*THE TASK*: Please copy every line from the following entries in which the word "Originality" appears.

━━ DATA RECORDS ━━

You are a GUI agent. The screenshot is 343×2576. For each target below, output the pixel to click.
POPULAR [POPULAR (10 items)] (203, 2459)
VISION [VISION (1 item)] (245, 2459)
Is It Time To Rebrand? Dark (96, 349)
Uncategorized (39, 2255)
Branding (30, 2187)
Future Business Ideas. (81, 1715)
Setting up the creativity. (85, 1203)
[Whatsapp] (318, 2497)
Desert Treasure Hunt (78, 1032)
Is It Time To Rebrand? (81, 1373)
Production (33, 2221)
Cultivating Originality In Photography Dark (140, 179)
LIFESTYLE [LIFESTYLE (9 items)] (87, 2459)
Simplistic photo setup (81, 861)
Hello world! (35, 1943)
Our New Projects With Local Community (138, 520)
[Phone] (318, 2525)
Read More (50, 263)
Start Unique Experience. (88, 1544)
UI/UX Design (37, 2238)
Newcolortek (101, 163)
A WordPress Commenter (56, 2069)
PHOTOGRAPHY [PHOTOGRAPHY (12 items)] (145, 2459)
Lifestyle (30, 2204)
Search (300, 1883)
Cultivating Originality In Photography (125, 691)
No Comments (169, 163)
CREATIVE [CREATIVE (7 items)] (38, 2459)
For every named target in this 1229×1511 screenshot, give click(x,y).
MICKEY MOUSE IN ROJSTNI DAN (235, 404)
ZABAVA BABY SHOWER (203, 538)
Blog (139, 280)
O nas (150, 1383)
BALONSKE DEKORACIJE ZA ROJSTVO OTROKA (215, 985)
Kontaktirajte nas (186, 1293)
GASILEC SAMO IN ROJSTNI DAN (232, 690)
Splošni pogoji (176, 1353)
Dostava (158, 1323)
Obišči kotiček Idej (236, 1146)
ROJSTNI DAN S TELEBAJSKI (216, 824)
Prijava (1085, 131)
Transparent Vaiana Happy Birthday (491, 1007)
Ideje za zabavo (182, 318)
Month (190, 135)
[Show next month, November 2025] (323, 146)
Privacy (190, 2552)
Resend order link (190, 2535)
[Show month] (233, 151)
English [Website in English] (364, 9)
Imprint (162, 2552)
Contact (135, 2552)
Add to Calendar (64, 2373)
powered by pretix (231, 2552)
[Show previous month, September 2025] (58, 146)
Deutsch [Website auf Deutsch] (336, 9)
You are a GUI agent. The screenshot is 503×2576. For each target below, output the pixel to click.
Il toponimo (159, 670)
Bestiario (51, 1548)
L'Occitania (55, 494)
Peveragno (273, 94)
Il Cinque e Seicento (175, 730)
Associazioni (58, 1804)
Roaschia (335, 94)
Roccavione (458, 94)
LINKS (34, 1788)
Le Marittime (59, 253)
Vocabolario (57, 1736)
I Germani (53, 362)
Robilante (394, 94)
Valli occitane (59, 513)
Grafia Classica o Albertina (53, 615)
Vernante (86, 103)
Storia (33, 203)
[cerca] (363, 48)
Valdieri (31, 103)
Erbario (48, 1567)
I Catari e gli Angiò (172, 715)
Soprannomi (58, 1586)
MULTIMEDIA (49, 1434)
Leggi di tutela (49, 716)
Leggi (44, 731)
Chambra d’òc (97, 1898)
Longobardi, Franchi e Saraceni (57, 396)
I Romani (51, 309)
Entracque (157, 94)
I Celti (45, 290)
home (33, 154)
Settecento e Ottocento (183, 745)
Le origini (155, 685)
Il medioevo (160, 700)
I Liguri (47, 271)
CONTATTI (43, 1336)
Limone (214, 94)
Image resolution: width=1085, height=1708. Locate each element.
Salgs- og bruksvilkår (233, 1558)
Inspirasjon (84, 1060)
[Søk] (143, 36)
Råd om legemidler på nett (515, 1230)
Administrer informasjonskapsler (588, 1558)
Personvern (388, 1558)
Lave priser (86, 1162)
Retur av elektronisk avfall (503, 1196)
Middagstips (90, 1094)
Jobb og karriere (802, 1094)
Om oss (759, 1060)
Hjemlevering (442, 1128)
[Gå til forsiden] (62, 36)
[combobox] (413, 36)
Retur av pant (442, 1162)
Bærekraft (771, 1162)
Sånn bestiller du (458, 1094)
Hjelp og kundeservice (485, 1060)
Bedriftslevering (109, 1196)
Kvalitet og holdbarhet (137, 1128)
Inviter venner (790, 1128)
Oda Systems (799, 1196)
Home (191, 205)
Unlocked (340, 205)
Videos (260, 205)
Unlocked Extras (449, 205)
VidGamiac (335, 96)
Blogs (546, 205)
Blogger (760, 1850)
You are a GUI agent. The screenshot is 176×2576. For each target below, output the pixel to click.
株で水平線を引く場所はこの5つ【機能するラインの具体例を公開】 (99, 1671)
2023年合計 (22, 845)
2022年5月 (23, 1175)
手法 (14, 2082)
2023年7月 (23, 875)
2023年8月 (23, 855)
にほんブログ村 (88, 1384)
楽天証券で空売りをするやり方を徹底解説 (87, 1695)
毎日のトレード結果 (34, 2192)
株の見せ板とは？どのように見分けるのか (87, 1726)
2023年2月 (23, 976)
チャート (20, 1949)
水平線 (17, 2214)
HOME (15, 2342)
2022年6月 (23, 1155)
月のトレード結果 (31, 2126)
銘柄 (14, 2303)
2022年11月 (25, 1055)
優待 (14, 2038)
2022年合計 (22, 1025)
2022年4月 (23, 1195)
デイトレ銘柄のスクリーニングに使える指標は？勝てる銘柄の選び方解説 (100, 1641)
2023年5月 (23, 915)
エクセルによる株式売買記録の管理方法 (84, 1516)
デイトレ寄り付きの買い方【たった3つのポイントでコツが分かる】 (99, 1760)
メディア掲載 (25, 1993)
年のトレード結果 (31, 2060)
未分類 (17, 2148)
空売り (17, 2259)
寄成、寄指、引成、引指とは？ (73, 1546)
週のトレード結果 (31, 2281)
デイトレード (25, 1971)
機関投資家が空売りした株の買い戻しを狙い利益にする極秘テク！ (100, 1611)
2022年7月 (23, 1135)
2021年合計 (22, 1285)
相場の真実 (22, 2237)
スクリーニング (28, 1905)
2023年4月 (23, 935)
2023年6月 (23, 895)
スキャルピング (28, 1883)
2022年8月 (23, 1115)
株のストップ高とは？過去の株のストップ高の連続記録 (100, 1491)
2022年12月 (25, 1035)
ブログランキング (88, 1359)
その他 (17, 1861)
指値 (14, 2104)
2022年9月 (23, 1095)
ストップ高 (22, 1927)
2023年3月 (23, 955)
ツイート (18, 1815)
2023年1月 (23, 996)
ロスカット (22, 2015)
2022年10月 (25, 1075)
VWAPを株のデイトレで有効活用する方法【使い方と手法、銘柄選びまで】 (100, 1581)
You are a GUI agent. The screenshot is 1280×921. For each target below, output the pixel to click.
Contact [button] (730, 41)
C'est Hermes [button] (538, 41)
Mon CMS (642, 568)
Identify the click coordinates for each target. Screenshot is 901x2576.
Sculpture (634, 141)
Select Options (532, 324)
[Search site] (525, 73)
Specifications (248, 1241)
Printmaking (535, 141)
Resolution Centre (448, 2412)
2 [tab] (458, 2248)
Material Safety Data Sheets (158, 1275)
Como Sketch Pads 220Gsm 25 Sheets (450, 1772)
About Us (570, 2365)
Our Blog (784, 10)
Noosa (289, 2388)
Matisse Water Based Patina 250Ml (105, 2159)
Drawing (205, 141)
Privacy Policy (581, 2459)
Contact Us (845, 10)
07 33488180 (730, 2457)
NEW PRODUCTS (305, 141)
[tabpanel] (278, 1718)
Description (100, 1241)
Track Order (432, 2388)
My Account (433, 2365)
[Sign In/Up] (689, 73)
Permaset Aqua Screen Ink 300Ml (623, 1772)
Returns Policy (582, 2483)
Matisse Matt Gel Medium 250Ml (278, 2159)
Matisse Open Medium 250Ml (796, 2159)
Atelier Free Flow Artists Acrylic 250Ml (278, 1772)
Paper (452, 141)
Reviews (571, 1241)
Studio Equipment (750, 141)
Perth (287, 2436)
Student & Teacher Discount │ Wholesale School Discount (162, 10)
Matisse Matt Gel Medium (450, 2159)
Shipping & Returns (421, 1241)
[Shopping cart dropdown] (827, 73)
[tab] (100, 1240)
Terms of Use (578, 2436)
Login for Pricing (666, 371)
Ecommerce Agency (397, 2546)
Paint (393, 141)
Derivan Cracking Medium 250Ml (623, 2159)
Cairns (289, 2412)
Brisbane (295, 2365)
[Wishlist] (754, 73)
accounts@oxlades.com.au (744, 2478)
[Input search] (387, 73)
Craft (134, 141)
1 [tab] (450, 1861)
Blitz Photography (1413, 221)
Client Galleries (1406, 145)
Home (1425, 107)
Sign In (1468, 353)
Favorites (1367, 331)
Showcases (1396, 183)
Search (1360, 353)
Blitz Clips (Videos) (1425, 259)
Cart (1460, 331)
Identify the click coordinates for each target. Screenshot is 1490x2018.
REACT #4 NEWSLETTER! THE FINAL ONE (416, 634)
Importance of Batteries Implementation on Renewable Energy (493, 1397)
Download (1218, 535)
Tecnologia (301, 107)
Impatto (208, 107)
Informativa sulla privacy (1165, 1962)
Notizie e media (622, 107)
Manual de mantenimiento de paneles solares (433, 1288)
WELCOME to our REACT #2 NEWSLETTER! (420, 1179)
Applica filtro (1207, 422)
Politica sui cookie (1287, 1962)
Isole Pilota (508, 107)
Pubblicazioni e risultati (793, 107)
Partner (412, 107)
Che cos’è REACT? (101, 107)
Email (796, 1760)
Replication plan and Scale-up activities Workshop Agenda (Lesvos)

━━━

*RESULT BELOW*:
Cultivating Originality In Photography Dark (140, 179)
Cultivating Originality In Photography (125, 691)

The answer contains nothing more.